Breaking out the sledgehammer before the notebook
Never begin demolition without a well thought out plan for how you’re going to put it all back together again. Even if you’re hiring out the project in its entirety to a GC you’ll want your bathroom “out of order” for as few days as possible.
A major renovation (particularly one that involves wet walls) is not something that can be simply figured out as you go. It’s OK to make minor adjustments along the way, but plan in advance to avoid flying by the seat of your pants.
Being unrealistic with your budget
Too many homeowners make the mistake of fudging the numbers when their price estimations wind up higher than they’d like.
Just because you lower the price on your spreadsheet doesn’t mean your plumbing supply company, electrician or contractor will do the same.
If your estimate comes out high you’ve got two options:
- Find more money (including financing)
- Lower your expectations
Trying to do a $30k makeover with a $20k budget will inevitably lead to cutting corners at the very end or, even worse, an unfinished bathroom.
Not fixing slip-ups as you go
Ever hear the old adage “a stitch in time saves nine”?
When it comes to errors & miscalculations, don’t opt for cover-ups or your issues will compound the deeper you get into your project. A small mistake now can turn into a big problem later.
It’s tempting to leave that crooked tile or fill in the poorly measured gaps with silicone, but you’ll regret it down the line.
See a mistake. Fix it. Period.
Settling for poor ventilation
Often people get so caught up in the fun stuff that they forget about the nuts and bolts. Don’t skimp on a cheap bathroom fan, and make sure you install additional ventilation if you’re adding extra water (i.e. steam shower) to the room.
Forgetting to leave room
There is such a thing as too much good stuff. Don’t overcrowd your space with extra sinks, oversized showers and other goodies just because you’ve got money in the budget.
Sometimes less is more, particularly if you don’t have the square feet to fit all your dreams into one room.
Removing the tub
Ripping out the tub can potentially backfire if you wind up putting your house on the market soon after your renovation.
Maybe you never use “that old thing,” but in general the market expects homes to feature at least one tub. At the very least families with young children need the basin for bathing little ones.
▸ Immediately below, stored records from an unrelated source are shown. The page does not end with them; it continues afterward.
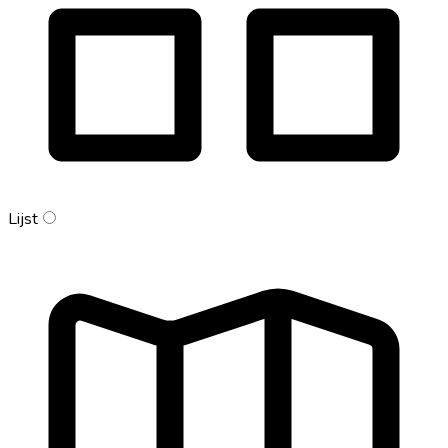
Lijst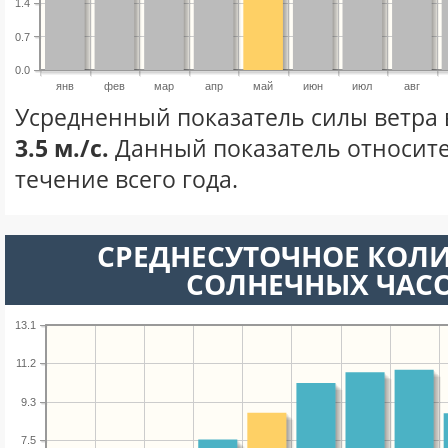
1.4
0.7
0.0
янв
фев
мар
апр
май
июн
июл
авг
Усредненный показатель силы ветра 
3.5 м./с.
Данный показатель относите
течение всего года.
СРЕДНЕСУТОЧНОЕ КОЛ
СОЛНЕЧНЫХ ЧАС
13.1
11.2
9.3
7.5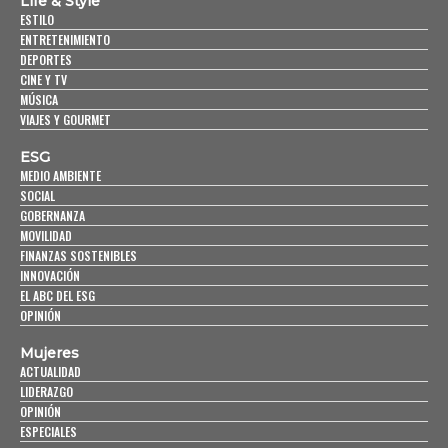
Life & Style
ESTILO
ENTRETENIMIENTO
DEPORTES
CINE Y TV
MÚSICA
VIAJES Y GOURMET
ESG
MEDIO AMBIENTE
SOCIAL
GOBERNANZA
MOVILIDAD
FINANZAS SOSTENIBLES
INNOVACIÓN
EL ABC DEL ESG
OPINIÓN
Mujeres
ACTUALIDAD
LIDERAZGO
OPINIÓN
ESPECIALES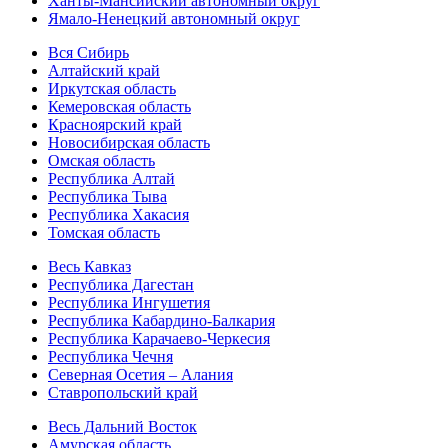
Ханты-Мансийский автономный округ
Ямало-Ненецкий автономный округ
Вся Сибирь
Алтайский край
Иркутская область
Кемеровская область
Красноярский край
Новосибирская область
Омская область
Республика Алтай
Республика Тыва
Республика Хакасия
Томская область
Весь Кавказ
Республика Дагестан
Республика Ингушетия
Республика Кабардино-Балкария
Республика Карачаево-Черкесия
Республика Чечня
Северная Осетия – Алания
Ставропольский край
Весь Дальний Восток
Амурская область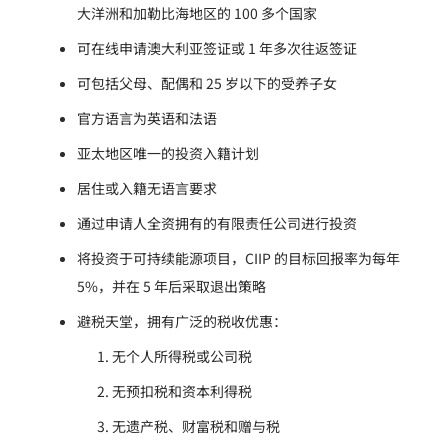
大洋洲和加勒比海地区的 100 多个国家
可在线申请澳大利亚签证或 1 年多次往返签证
可包括父母、配偶和 25 岁以下的受养子女
官方语言为英语和法语
亚太地区唯一的投资入籍计划
居住或入籍无语言要求
通过申请人全资拥有的有限责任公司进行投资
将投资于可持续能源项目，CIIP 的目标回报率为每年
5%，并在 5 年后采取退出策略
避税天堂，拥有广泛的税收优惠：
无个人所得税或公司税
无预扣税和资本利得税
无遗产税、财富税和赠与税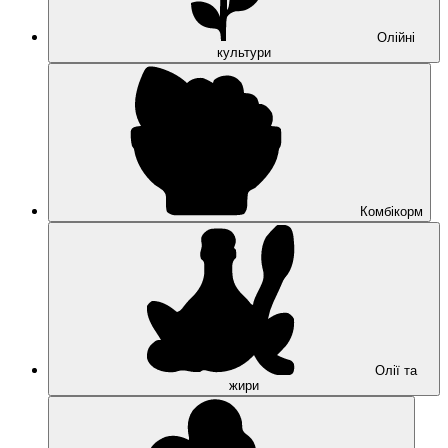
Олійні
культури
Комбікорм
Олії та
жири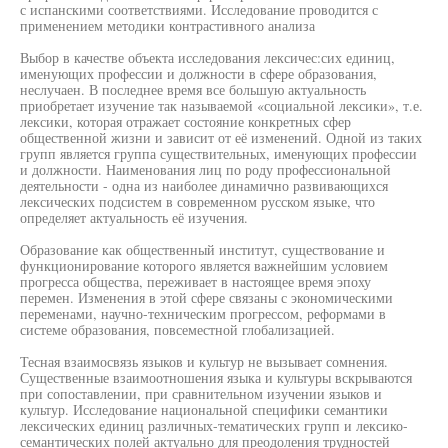
с испанскими соответствиями. Исследование проводится с
применением методики контрастивного анализа
Выбор в качестве объекта исследования лексичес:сих единиц,
именующих профессии и должности в сфере образования,
неслучаен. В последнее время все большую актуальность
приобретает изучение так называемой «социальной лексики», т.е.
лексики, которая отражает состояние конкретных сфер
общественной жизни и зависит от её изменений. Одной из таких
групп является группа существительных, именующих профессии
и должности. Наименования лиц по роду профессиональной
деятельности - одна из наиболее динамично развивающихся
лексических подсистем в современном русском языке, что
определяет актуальность её изучения.
Образование как общественный институт, существование и
функционирование которого является важнейшим условием
прогресса общества, переживает в настоящее время эпоху
перемен. Изменения в этой сфере связаны с экономическими
переменами, научно-техническим прогрессом, реформами в
системе образования, повсеместной глобализацией.
Тесная взаимосвязь языков и культур не вызывает сомнения.
Существенные взаимоотношения языка и культуры вскрываются
при сопоставлении, при сравнительном изучении языков и
культур. Исследование национальной специфики семантики
лексических единиц различных-тематических групп и лексико-
семантических полей актуально для преодоления трудностей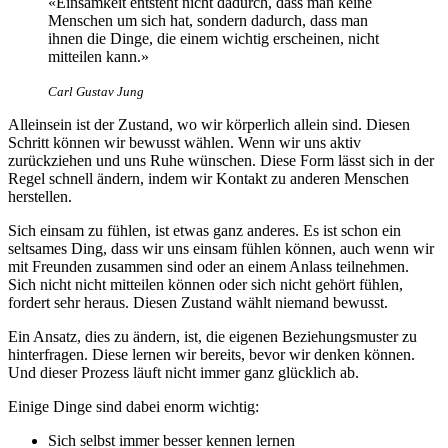
«Einsamkeit entsteht nicht dadurch, dass man keine
Menschen um sich hat, sondern dadurch, dass man
ihnen die Dinge, die einem wichtig erscheinen, nicht
mitteilen kann.»
Carl Gustav Jung
Alleinsein ist der Zustand, wo wir körperlich allein sind. Diesen
Schritt können wir bewusst wählen. Wenn wir uns aktiv
zurückziehen und uns Ruhe wünschen. Diese Form lässt sich in der
Regel schnell ändern, indem wir Kontakt zu anderen Menschen
herstellen.
Sich einsam zu fühlen, ist etwas ganz anderes. Es ist schon ein
seltsames Ding, dass wir uns einsam fühlen können, auch wenn wir
mit Freunden zusammen sind oder an einem Anlass teilnehmen.
Sich nicht nicht mitteilen können oder sich nicht gehört fühlen,
fordert sehr heraus. Diesen Zustand wählt niemand bewusst.
Ein Ansatz, dies zu ändern, ist, die eigenen Beziehungsmuster zu
hinterfragen. Diese lernen wir bereits, bevor wir denken können.
Und dieser Prozess läuft nicht immer ganz glücklich ab.
Einige Dinge sind dabei enorm wichtig:
Sich selbst immer besser kennen lernen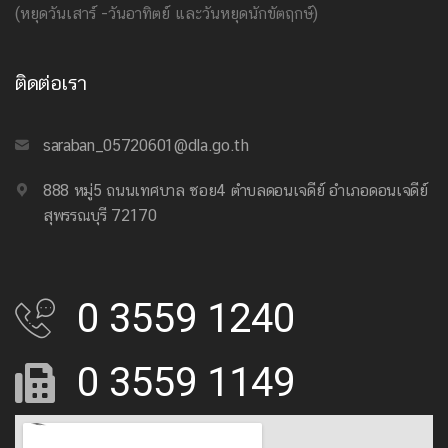
(หยุดวันเสาร์ -วันอาทิตย์ และวันหยุดนักขัตฤกษ์)
ติดต่อเรา
saraban_05720601@dla.go.th
888 หมู่5 ถนนเทศบาล ซอย4 ตำบลดอนเจดีย์ อำเภอดอนเจดีย์
สุพรรณบุรี 72170
0 3559 1240
0 3559 1149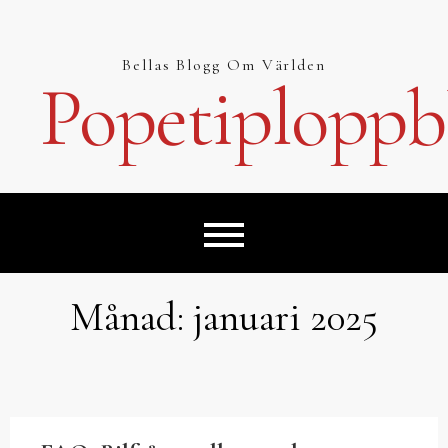
Hoppa
till
innehåll
Bellas Blogg Om Världen
Popetiploppb
Månad:
januari 2025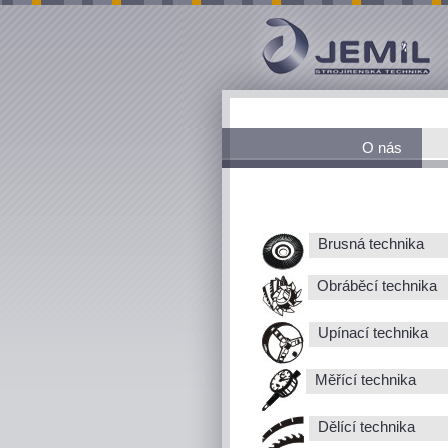
O nás
Brusná technika
Obráběcí technika
Upínací technika
Měřící technika
Dělící technika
This isn’t to say you should never remove the tub—just be sure to think it through.
Using porous materials
Thinking outside the box and implementing wood or other porous elements into the bathroom has the potential to cause big problems down the line if you don’t take the necessary precautions.
The same goes for carpeted floors. Don’t be afraid to go non-traditional, but make sure you fully understand what you’re signing up for.